I'd take you on anytime on my own," said Malfoy. "Tonight, if you want. Wizard's duel. *Willys* only -- no contact."

Harry spun around. Professor Moody was limping down the marble staircase. His *willly *was out and it was pointing right at a pure white ferret."

"Twleve and a quarter inches...ash...pleasantly springy ..its in fine conditon..you treat it regularly ?" ....
"Polished it last night " said Cedric , grinning
Harry looked down at his own *willy*. He could see finger marks all over it. He gathered a fistful of robe from his knee and tried to rub it clean surreptitiously.... Several gold sparks shot out at the end of it.

Harry gripped his *willy *tighter and shook it up and down until a thick, whispy white substance prtruded from the end of it.


----------



## Aaron Brooks Wolters (Jan 23, 2010)

Are you bored Harrison?


----------



## B-17engineer (Jan 23, 2010)

They were copy and pasted from a facebook site. They were pretty funny


----------



## B-17engineer (Jan 24, 2010)

Then again you could do this with a lot of things...


----------



## vikingBerserker (Jan 24, 2010)

Aaron Brooks Wolters said:


> Are you bored Harrison?



I was thinking the same thing -


----------



## Pong (Jan 24, 2010)




----------



## Wayne Little (Jan 24, 2010)




----------



## Colin1 (Jan 24, 2010)

Harrison
your next English Lit assignment, don't hand it in, hand this in. 

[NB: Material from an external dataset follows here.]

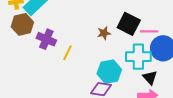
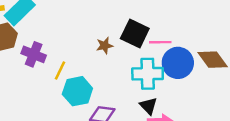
cyan hexagon: (109, 72) -> (77, 91), moved
black triangle: (150, 77) -> (148, 106), moved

If that's not straight A material, I'll be, well, not that surprised actually 


NB: Not all of your 'willies' are in bold...


----------



## Njaco (Jan 24, 2010)

The internet is a dangerous place in the hands of the young.

DO YOUR HOMEWORK!!!!!


----------



## B-17engineer (Jan 24, 2010)

I did I did! I actually had a very productive day as far as academics go.


----------



## Matt308 (Jan 24, 2010)

Boys got a kick out of that one, B.


----------



## B-17engineer (Jan 24, 2010)




----------



## Maximowitz (Jan 24, 2010)

*Sigh*

How the world changes. Back in my day teenagers looked at porn.


----------



## B-17engineer (Jan 24, 2010)

Ummmmmmmmmmmmmmmmmmmmmmmmmmmmmmmm


----------



## 109ROAMING (Jan 27, 2010)

Maximowitz said:


> *Sigh*
> 
> How the world changes. Back in my day teenagers looked at porn.



A) Harrison's 14 , bit young maybe?

B) Your making a judgement of all teenagers off Harrison alone?


----------



## seesul (Jan 27, 2010)

Maximowitz said:


> *Sigh*
> How the world changes. Back in my day teenagers looked at porn.

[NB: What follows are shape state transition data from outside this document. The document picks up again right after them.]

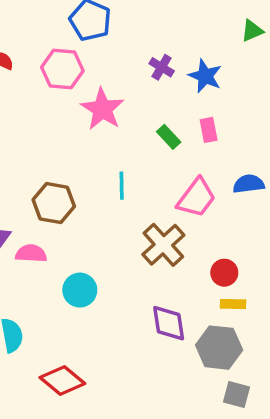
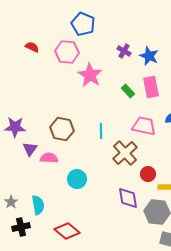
pink rectangle: (209, 130) -> (151, 87), size x1.5
cyan line: (122, 186) -> (101, 131), moved
pink trapezoid: (196, 198) -> (144, 126), turned -115
red circle: (224, 273) -> (148, 174), moved

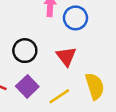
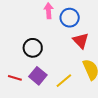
red triangle: (66, 56) -> (81, 41), moved

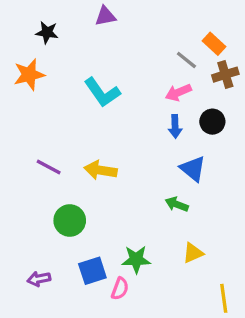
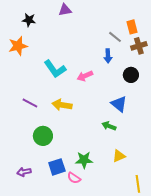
orange rectangle: (214, 44) -> (132, 27), turned 32
cyan L-shape: (102, 92) -> (55, 69), moved
pink arrow: (178, 92) -> (85, 76), moved
blue arrow: (175, 126) -> (108, 56), moved
pink semicircle: (120, 289) -> (74, 178), turned 104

Yep, that was one of the best lessons for the real life and no wasting the time...


----------



## Maximowitz (Jan 27, 2010)

109ROAMING said:


> B) Your making a judgement of all teenagers off Harrison alone?




There just might be a alien tribe in a far off galaxy who don't.



But I wouldn't put any money on it.


----------



## B-17engineer (Jan 27, 2010)

Ok well it's a a facebook group with 200,000 people....


----------



## seesul (Jan 27, 2010)

B-17engineer said:


> Ok well it's a a facebook group with 200,000 people....



I bet watching the porn had more fans among teenagers...at least 20 years ago


----------



## B-17engineer (Jan 27, 2010)

No, no my point being I'm not the only 'one'


----------



## seesul (Jan 27, 2010)

I know, I´m just joking...8)


----------